Thursday, August 30, 2007

A disturbed past and a frightful ending

Writers aren’t born, they are made. Created are they from the hollow remains of a war, sodomized by the plight of a thousand hungry, baffled and mind-fucked by the very horrors of society, they once looked up to in blind faith and gratitude. Divorced parents, drunk dads, incest, unemployment, mediocrity, ignorance, rape and violence…the society of the inhumane.

But just the other day, I heard a little sparrow say, that writers are in fact born. The mind, to make my point clear, is a dangerous thing. You can never be sure, between the two of you, which one really is in control. Much to your plight you’ll find, it always gets the better of you.

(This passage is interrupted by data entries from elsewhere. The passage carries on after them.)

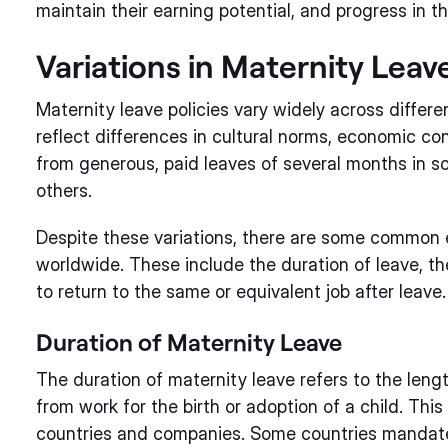
maintain their earning potential, and progress in th
Variations in Maternity Leave
Maternity leave policies vary widely across differ
reflect differences in cultural norms, economic co
from generous, paid leaves of several months in so
others.
Despite these variations, there are some common e
worldwide. These include the duration of leave, the
to return to the same or equivalent job after leave.
Duration of Maternity Leave
The duration of maternity leave refers to the leng
from work for the birth or adoption of a child. This
countries and companies. Some countries mandate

Hemingway puts a pistol to his head and splatters it like a watermelon and this after surviving grueling world wars, bad marriages, diseases, depressions and everything else in between, this after becoming what had become of the old man and the sea. His is not the only story. Generation after generations of perfectly competent writers, whose brilliance is but without question depict this unusually perplexed trait. Some convert their agony into joy by escaping it for a bit on the back of Haroon and his likes while others choose to stay back in another hundred years of solitude.

So I ask myself this. Is it really worth all of it? Is writing the best piece of literature really worth dying for? And my answer, every breath of it, every breath.

2 comments:

Anonymous said...

but life precedes art, doesn't it

Anonymous said...

The meaning of life, in this case, far surpasses the trivial fact of simple being.